I concur in the views expressed in the opinion prepared by Mr. Justice Traynor, but I am also of the opinion that the writ should issue compelling the board of education to grant the permit for the use of the auditorium without the requirement that petitioner furnish to said board a policy of public liability insurance, for the reason that, in my opinion, the attempted classification of organizations contained in the resolution adopted by said board on September 28, 1943, constitutes an unreasonable and discriminatory regulation which purports to repose in said board unlimited discretion to determine which “organizations, clubs or associations,” are “organized for general character building, welfare purposes, or in connection with the national war effort,” and thus may be exempted from the requirement of furnishing such a policy. Hence, the power to censor is thus lodged in the members of the board. This opens the door to permit the board to discriminate in favor of organizations and groups which they like and against those they do not like. Such discrimination is in direct violation of the constitutional guarantees of freedom of speech and assembly. The constitutional mandate which confers these rights contemplates that they should be exercised without discrimination. It does not mean that they may be exercised freely by some and that others may exercise them only after complying with burdensome restrictions, even if such restrictions are such that may be complied with. On the right to give expression to ideas there should be no restrictions except when elements of clear and present danger exist.

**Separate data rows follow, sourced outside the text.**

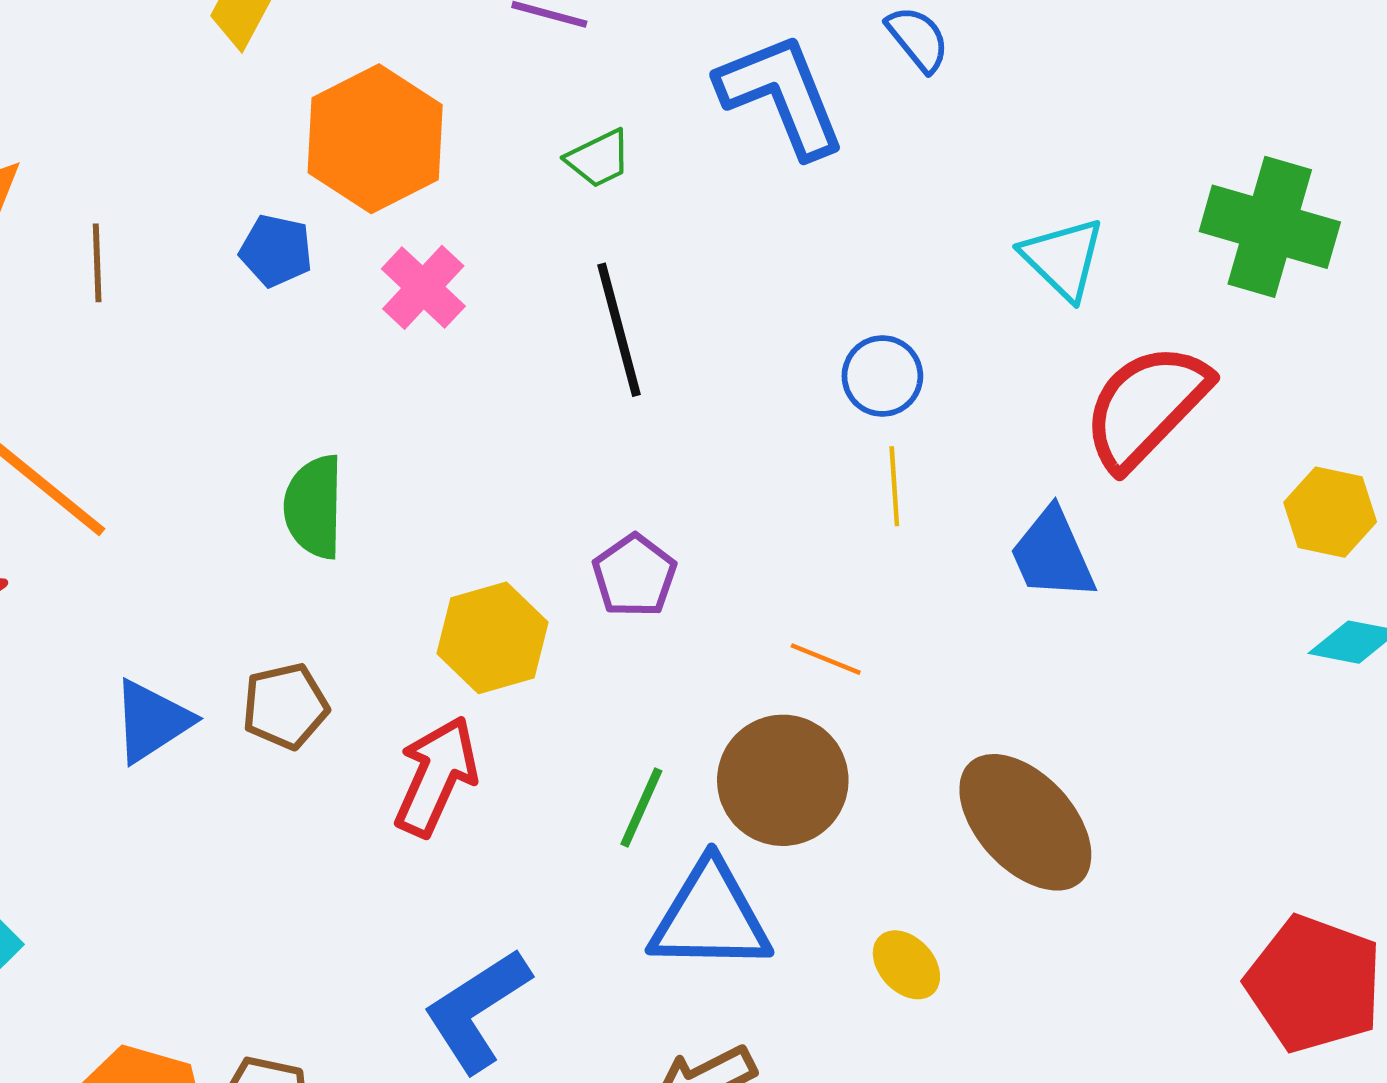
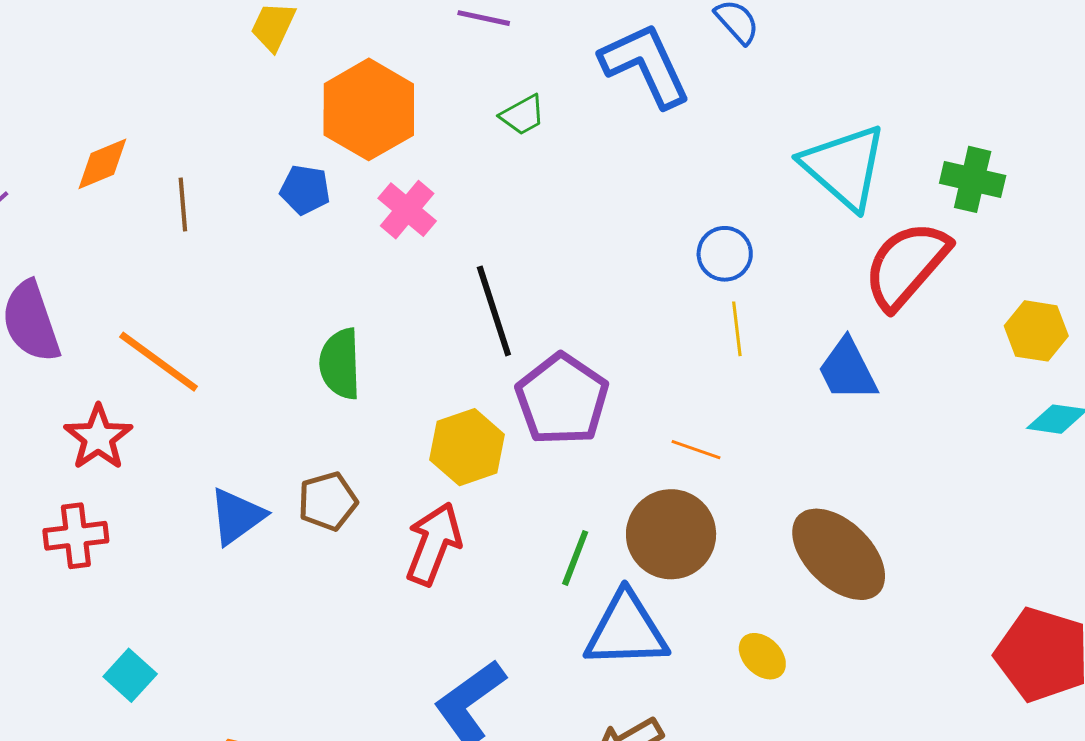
green cross: (1270, 227) -> (973, 179), moved, size x0.7
cyan triangle: (1063, 258) -> (844, 167), size x1.5
black line: (619, 330) -> (494, 311), moved
purple pentagon: (634, 576) -> (562, 399), size x1.6

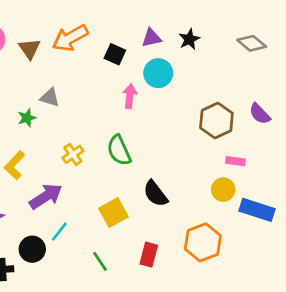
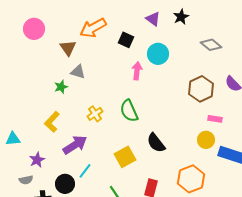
purple triangle: (151, 38) -> (153, 19), moved, turned 49
black star: (189, 39) -> (181, 17), moved
gray diamond: (252, 43) -> (211, 45), moved
brown triangle: (30, 49) -> (68, 48), moved

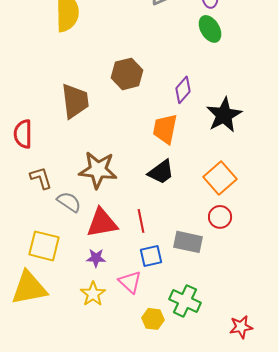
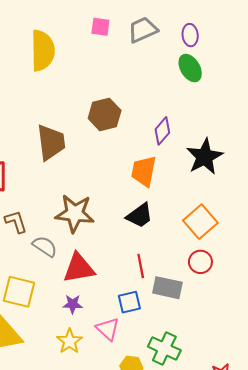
red line: (141, 221) -> (141, 266), moved

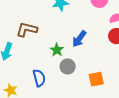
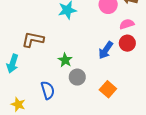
blue arrow: (79, 39) -> (106, 50), moved
orange square: (96, 79) -> (108, 89), turned -35

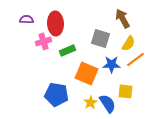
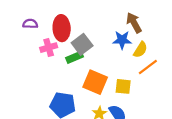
gray square: (100, 38) -> (82, 44), moved, turned 36
blue star: (112, 64) -> (122, 40), moved
yellow square: (126, 91) -> (123, 86), moved

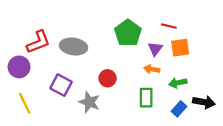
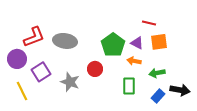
green pentagon: (128, 33) -> (113, 45), moved
purple triangle: (155, 49) -> (137, 43), turned -40
purple square: (61, 85) -> (41, 72), moved, turned 30
gray star: (89, 102) -> (70, 82), moved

It may be true that the Legislature was under no constitutional obligation to dedicate school buildings as civic centers in which citizens and groups may hold public meetings, but once the Legislature made that dedication, the use to be *331made by the people in conducting public meetings at such civic centers may not be subject either to censorship, arbitrary action or unconstitutional restrictions by the governing boards of education.
The constitutionality of a regulation having the tendency to abridge freedom of speech or assembly should be judged by the opportunities for censorship and discrimination inherent in it, and not alone by the regulation in actual administration. In Cantwell v. Connecticut, 310 U.S. 296 [60 S.Ct. 900, 84 L.Ed. 1213, 128 A.L.R. 1352], in discussing the provisions of a statute regulating the solicitation of funds by religious organizations, the Supreme Court said:
“But to condition the solicitation of aid for the perpetuation of religious views or systems upon a license, the grant of which rests in the exercise of a determination by state authority as to what is a religious cause, is to lay a forbidden burden upon the exercise of liberty protected by the Constitution.” (See, also, Largent v. Texas, 318 U.S. 418 [63 S.Ct. 667, 87 L.Ed. 873]; and Murdock v. Pennsylvania, 319 U.S. 105 [63 S.Ct. 870, 891, 87 L.Ed. 1292, 146 A.L.R. 81].)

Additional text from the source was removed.